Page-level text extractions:
━━━━━━━━━━

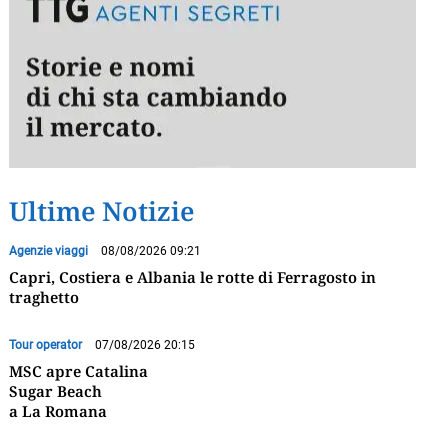
Ultime Notizie
Agenzie viaggi
08/08/2026 09:21
Capri, Costiera e Albania le rotte di Ferragosto in
traghetto
Tour operator
07/08/2026 20:15
MSC apre Catalina
Sugar Beach
a La Romana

━━━━━━━━━━

Whenever a line holds a picture, print that line without the picture. All other data must be output exactly.

Ultime Notizie
Agenzie viaggi
08/08/2026 09:21
Capri, Costiera e Albania le rotte di Ferragosto in
traghetto
Tour operator
07/08/2026 20:15
MSC apre Catalina
Sugar Beach
a La Romana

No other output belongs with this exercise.